Par la suite, il s’en souviendra et versera régulièrement de l’argent au journal du parti communiste « L’Humanité ».

En 1946 la famille Bloch change de nom pour devenir Bloch Dassault puis tout simplement Dassault, tiré du nom de code « Chardasso – char d’assaut » de son frère général dans la résistance.

On ne se rend pas bien compte de l’état du pays au sortir de la guerre, la plupart des usines étaient détruites (du moins au nord de la Loire), beaucoup de machines avaient été emportées en Allemagne et je ne parle pas du réseau ferré (le réseau routier n’avait pas encore l’importance actuelle)…

Le plan Marshall va bien nous aider à reconstruire et l’industrie aéronautique va également en profiter. Marcel Dassault va ainsi créer sa société avec la plus grande partie de ses anciens ingénieurs. C’est le début d’une légende qui unit intimement l’histoire de Marcel Dassault et celle de l’aviation d’après-guerre.

Je cite en vrac Ouragan, Mystère II, Mystère IV, puis Super Mystère B II qui passait le mur du son (Les chevaliers du ciel danger dans le ciel sur la base de Creil) et bien sûr la famille des Mirages dont le III et le IV.

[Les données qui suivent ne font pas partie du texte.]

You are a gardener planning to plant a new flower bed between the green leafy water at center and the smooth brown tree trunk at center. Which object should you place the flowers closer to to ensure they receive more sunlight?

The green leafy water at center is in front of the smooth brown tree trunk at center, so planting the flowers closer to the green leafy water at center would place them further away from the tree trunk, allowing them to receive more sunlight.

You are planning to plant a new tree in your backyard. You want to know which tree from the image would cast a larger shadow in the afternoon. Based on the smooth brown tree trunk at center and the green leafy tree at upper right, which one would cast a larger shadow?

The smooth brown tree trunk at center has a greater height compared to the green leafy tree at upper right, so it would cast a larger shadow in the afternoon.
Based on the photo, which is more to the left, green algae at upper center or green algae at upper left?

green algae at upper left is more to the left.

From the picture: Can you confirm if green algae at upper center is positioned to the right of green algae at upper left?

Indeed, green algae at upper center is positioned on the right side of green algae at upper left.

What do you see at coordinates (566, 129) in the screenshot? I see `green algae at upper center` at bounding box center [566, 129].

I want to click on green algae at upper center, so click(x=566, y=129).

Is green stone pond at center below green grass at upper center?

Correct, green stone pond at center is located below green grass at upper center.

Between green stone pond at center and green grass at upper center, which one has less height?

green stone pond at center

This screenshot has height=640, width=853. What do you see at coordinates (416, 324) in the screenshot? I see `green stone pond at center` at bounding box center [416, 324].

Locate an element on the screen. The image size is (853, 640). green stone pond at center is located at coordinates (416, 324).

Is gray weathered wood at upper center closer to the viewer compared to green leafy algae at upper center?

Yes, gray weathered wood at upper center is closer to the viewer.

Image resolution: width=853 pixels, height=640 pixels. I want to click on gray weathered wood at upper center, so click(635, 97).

Conjointement avec l’allemand Dornier il crée l’Alpha Jet et avec British Aircraft Corporation le Jaguar.

Parmi ses anciens ingénieurs on peut citer les frères Déplante Henri (héros de guerre) et Paul qui fut un des pères du  MD 312 Flamant, précurseur de la gamme Falcon, dont un exemplaire est aux Ailes Anciennes de Corbas.

La construction aéronautique étant une industrie de pointe, on ne s’étonnera pas de voir les avionneurs parmi les premiers à utiliser la CAO « conception assistée par ordinateur ». Il sera ainsi créé par Dassault Systèmes un logiciel permettant de simuler la position d’un mécanicien dans un appareil pour y effectuer des réparations.

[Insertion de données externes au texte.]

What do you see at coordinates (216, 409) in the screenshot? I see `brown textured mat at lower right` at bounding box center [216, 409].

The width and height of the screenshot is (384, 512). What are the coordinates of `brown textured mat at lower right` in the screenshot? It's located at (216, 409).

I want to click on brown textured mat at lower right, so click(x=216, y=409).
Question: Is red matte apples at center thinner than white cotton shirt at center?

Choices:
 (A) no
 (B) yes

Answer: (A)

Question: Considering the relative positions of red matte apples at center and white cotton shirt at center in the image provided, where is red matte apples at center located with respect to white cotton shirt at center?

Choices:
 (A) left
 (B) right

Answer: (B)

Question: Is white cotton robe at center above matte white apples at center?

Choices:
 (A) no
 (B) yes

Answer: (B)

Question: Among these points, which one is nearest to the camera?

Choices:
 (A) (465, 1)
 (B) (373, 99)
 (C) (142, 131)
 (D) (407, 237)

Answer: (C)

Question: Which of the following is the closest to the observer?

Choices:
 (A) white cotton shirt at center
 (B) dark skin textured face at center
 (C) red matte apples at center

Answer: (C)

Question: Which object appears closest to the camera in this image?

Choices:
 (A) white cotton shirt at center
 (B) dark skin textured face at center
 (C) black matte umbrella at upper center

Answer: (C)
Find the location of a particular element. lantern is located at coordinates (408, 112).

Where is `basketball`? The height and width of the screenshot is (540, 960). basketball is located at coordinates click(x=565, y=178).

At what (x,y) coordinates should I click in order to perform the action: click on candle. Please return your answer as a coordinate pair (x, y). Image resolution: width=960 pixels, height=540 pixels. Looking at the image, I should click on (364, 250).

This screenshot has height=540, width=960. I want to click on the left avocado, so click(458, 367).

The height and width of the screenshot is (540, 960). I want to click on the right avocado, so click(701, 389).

Pour le clin d’œil, ce logiciel de CAO nous aurait bien été utile pour accéder à certaines parties des carters moteurs par exemple… 😉

Electronique Marcel Dassault finira dans le groupe Thomson CSF devenu Safran.
En 1981 la gauche arrive au pouvoir avec François Mitterrand et son programme de nationalisation. Marcel y échappe en faisant don de 26% de ses actions à l’état.

Il a aussi créé le journal « Jour de France » que je lisais dans la salle d’attente du médecin. C’est dans cet hebdo que j’ai lu quelques épisodes de son autobiographie « Le talisman ».

Côté politique, Gaulliste convaincu il a été sénateur des Alpes maritimes puis député de l’Oise.

Marcel est mort en 1986 à 94 ans mais aura eu le temps de voir la première présentation officielle du Rafale en 1985.

 Avec Latécoère, Bréguet, Voisin et bien d’autres il fait partie de l’histoire française de la construction aéronautique.

Il a inspiré Hergé pour le personnage de Laszlo Careidas  richissime constructeur d’avion dans Vol 747 pour Sydney.
On peut voir une parodie de Marcel, capitaine d’industrie propriétaire d’un journal, dans « Le jouet » avec Pierre Richard.

* Le nombre de victoires françaises est toujours sujet à caution,  et ce chiffre est une estimation. On est malgré tout loin des mille victoires revendiquées juste après la guerre.